Key research themes
1. How can the architecture of fully connected layers be optimized for effective transfer learning in CNNs?
This theme explores methods to automatically learn and tune the structure and hyperparameters of fully connected (FC) layers within convolutional neural networks (CNNs) during transfer learning, addressing challenges of architectural design and overfitting particularly when adapting pre-trained models to target tasks with limited or domain-different data.
2. What are the limitations of standard transfer learning models when applied to specialized domains such as 3D medical imaging, and how can custom models or advanced NAS (Neural Architecture Search) methods address these gaps?
This research area focuses on the challenges posed by using standard 2D transfer learning architectures pre-trained on natural images for complex, high-dimensional medical imaging tasks, especially volumetric data. It explores the performance differences between direct transfer, custom tailored 3D CNN architectures, and novel neural architecture transfer methods that adapt both topology and weights efficiently for various tasks with limited data.

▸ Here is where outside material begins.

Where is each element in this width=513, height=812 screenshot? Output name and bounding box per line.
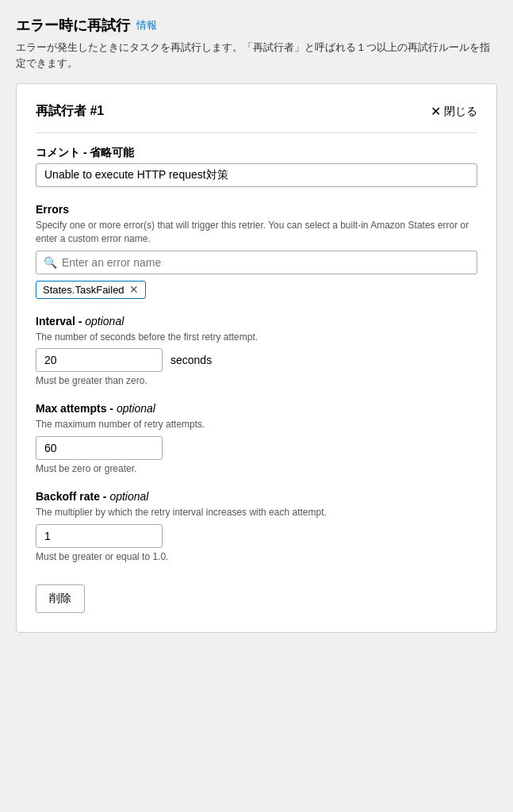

3. How do transfer learning concepts integrate with domain-specific applications in engineering, signal processing, and computer graphics, and what are the methodological innovations enabling these applications?
This theme investigates the adaptation and integration of transfer learning methodologies beyond conventional image classification, focusing on application-driven innovations in geotechnical engineering, video coding, seismic imaging, face recognition, and 4D shape mapping. Key insights include techniques for dataset scarcity mitigation, architecture adaptation, and PDE-based mapping for complex task requirements.